DPP3 MD and ASMD simulations

Utilizing computational studies, primarily involving molecular dynamics (MD) and adaptive steered molecular dynamics (ASMD) simulations, we investigate how catalytic inactivation of DPP3 influences the structural basis of its interaction with the Kelch domain. Specifically, our computational studies of both the wild type (WT) and E451A mutant of DPP3, in the presence and absence of the peptide inhibitor (IVYPW), have identified key structural differences between bound and unbound states, assessing their implications for Kelch domain binding. ASMD simulations provided insights into how DPP3 inactivation, either via mutation or peptidase inhibitor binding, affects the detachment of the ETGE-loop, a step considered rate-determining in the two-step Keap1-DPP3 binding mechanism. Structures of DPP3—both ligand-free and with the IVYPW ligand bound in the active site of the WT and E451A mutant in its closed form—generated every 100 ns during a 1-microsecond-long standard MD simulation are provided in pdb format (without solvent). The input file used for productive MD simulation is also provided.
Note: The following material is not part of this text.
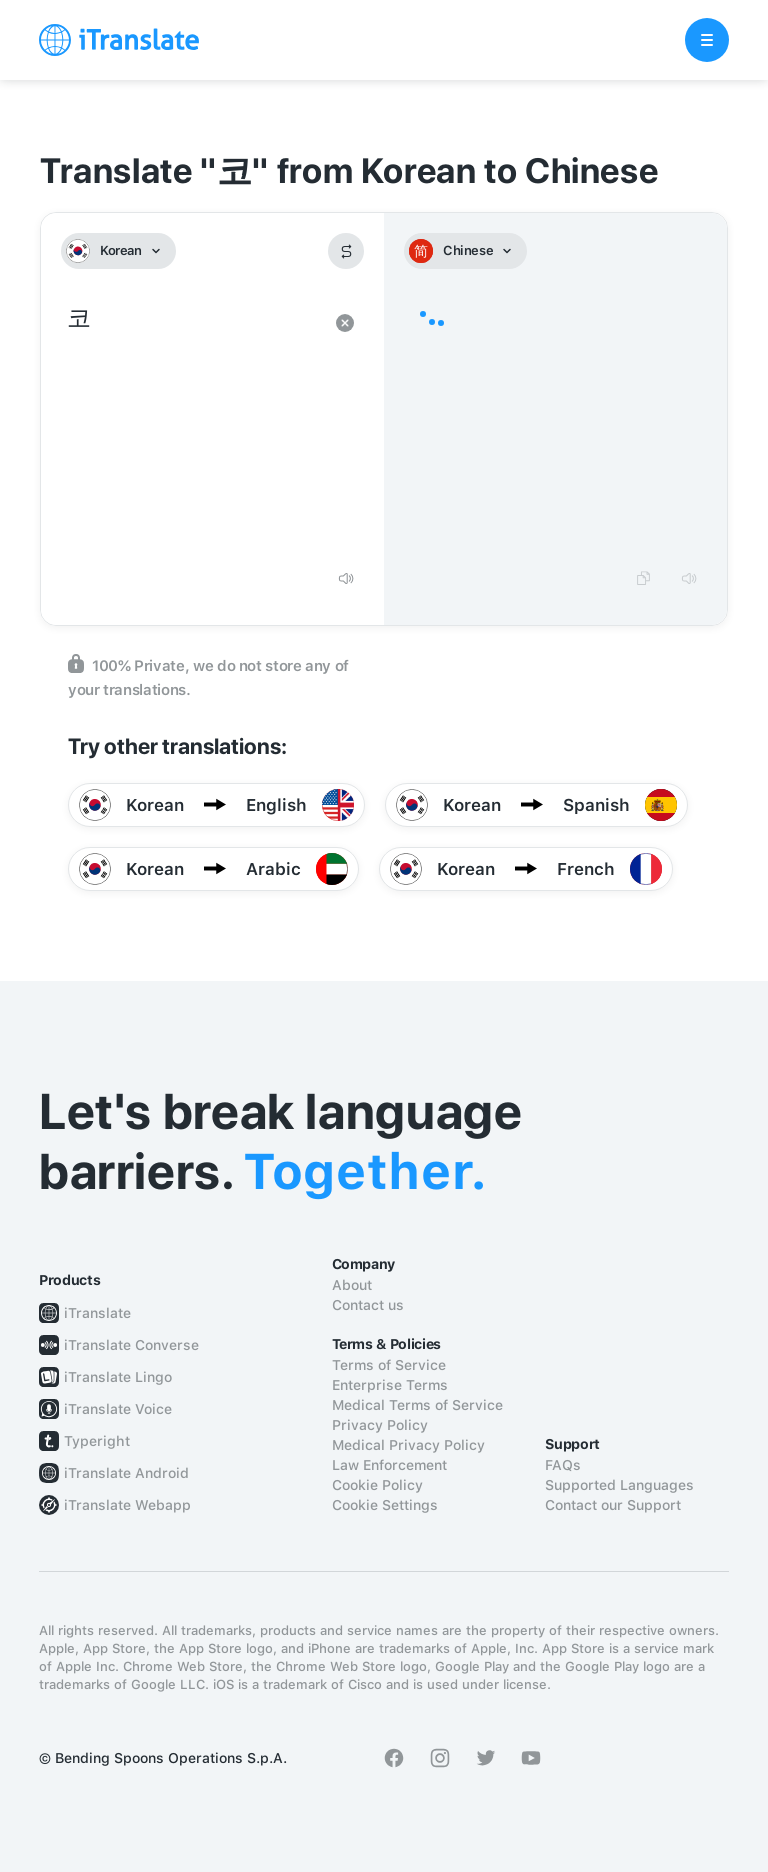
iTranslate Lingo (118, 1377)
Structures of WT and E451A-mutated DPP3, in either closed (not additionally highlighted) or open (designated with an 'o' before the enzyme name) conformations, generated after each ASMD step as the structures closest to the Jarzynski average using a pulling speed of 0.5 Å/ns are provided. In addition to the ligand-free structures, structures of the complexes with IVYPW are also included. An example of the input file used for ASMD simulations at each phase of the DPP3 structure, along with the corresponding restraint files for each phase, is provided.